ThioJoe / Auto-Synced-Translated-Dubs

Automatically translates the text of a video based on a subtitle file, and then uses AI voice services to create a new dubbed & translated audio track where the speech is synced using the subtitle's timings.
GNU General Public License v3.0
1.56k stars 156 forks source link

Voices not stretching when OpenAI models are used. #90

Open Hiuzuki opened 6 months ago

Hiuzuki commented 6 months ago

I'm using Azure TTS, trying to dub some specific tutorials from English to my language, PT-BR, and I'm having a specific problem, when everything is finished, the audio is overlapped in the transitions as there is no stretching or retracting process done, but this only happens when I use OpenAI voices (I want to use them for an obvious reason, they are much better), the conventional Azure voices work perfectly without any overlap, but they sound strange. I've tried a bunch of settings in the .ini files, but they don't seem to affect these OpenAI voice models. Any suggestion?

ThioJoe commented 6 months ago

Hm I wonder if maybe those voices don't support the mstts:audioduration SSML tag. In the mean time, try going into config.ini and setting the option force_stretch_with_twopass = True, I believe that should work. If it doesn't, try changing the two_pass_voice_synth option to the opposite of whatever it is now then try it again. Probably better to try this with a small file so you don't pay for a whole video's worth of API processing.
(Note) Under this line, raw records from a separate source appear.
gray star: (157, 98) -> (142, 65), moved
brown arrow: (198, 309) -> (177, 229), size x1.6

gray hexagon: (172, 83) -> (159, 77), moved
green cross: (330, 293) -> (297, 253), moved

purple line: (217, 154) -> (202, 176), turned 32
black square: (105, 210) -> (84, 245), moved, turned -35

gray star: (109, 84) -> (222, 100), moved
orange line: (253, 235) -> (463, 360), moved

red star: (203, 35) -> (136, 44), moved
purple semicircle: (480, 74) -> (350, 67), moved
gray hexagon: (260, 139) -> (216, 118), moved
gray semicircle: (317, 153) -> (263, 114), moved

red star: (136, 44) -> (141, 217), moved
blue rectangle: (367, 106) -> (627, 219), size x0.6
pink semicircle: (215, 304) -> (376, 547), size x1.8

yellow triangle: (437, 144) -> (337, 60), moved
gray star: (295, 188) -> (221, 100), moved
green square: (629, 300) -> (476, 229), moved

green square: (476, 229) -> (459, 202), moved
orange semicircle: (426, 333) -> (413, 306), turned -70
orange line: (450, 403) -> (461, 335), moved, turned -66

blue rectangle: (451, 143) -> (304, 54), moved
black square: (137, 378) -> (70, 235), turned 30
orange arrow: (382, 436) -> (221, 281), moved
Also you're using ffmpeg for the stretching right? I added that in the past couple months and it's better than rubberband I've found.

Edit: After looking, it might not actually work even with the force stretch option set to true because of some checks in audio_builder.py, so I might have to change that.
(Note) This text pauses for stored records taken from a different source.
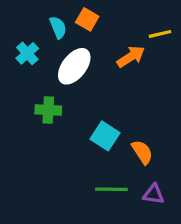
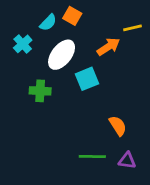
cyan semicircle: (58, 27) -> (48, 23), turned 66
cyan square: (105, 136) -> (87, 79), moved, turned 35

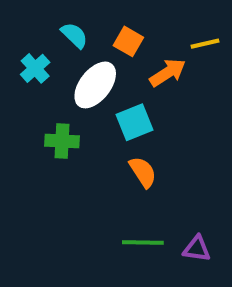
orange square: (72, 16) -> (128, 41), moved
cyan semicircle: (48, 23) -> (74, 35), turned -90
orange semicircle: (118, 126) -> (143, 172), moved

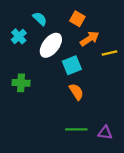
orange square: (128, 41) -> (77, 19), moved
yellow line: (205, 44) -> (110, 53), moved
green cross: (62, 141) -> (21, 83), moved

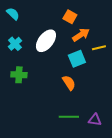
cyan semicircle: (40, 19) -> (13, 14), moved
cyan cross: (19, 36) -> (15, 44), moved
cyan square: (72, 65) -> (77, 59), moved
Hiuzuki commented 6 months ago

Ok, i'm going to waiting anxiously.

ThioJoe commented 6 months ago

Ok try replacing your audio_builder.py file with the latest one: https://github.com/ThioJoe/Auto-Synced-Translated-Dubs/blob/main/Scripts/audio_builder.py

And also add this new option anywhere in your config.ini file and make sure it's set to true:

    # This will make it so the audio clips get stretched locally even if the TTS service allows specifying exact duration
    # This could be used when a TTS service like Azure is creating clips of incorrect length, or if certain voices don't support exact length
    # Possible Values: True  |  False (Default)
force_always_stretch = True

You shouldn't have to have force_stretch_with_twopass enabled, but if the above doesn't work maybe enable it and try again.
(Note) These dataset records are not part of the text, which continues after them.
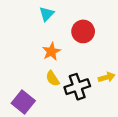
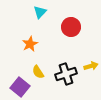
orange star: (51, 51) -> (30, 44), moved
yellow semicircle: (53, 78) -> (38, 72), moved

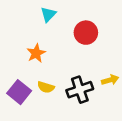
yellow semicircle: (38, 72) -> (46, 87), turned -40
purple square: (20, 87) -> (19, 92), moved

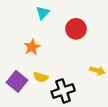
yellow arrow: (110, 80) -> (97, 71), turned 32
black cross: (80, 90) -> (63, 91), moved

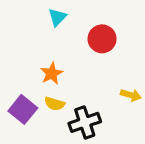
orange star: (32, 47) -> (52, 73), moved

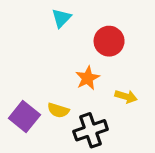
orange star: (52, 73) -> (87, 78), moved
yellow arrow: (131, 95) -> (126, 96), moved

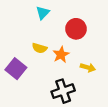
yellow semicircle: (58, 110) -> (40, 48), moved
purple square: (24, 116) -> (16, 69), moved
Hiuzuki commented 6 months ago

Hello, now it's working well, there are still some small overlaps, practically unnoticeable, absurdly better than before. Thank you very much.

Captura de tela 2024-03-26 205528

ThioJoe commented 6 months ago

Ok great. For the remaining overlaps, you could try messing around with the add_line_buffer_milliseconds setting in config.ini which will add a bit of extra space between the clips.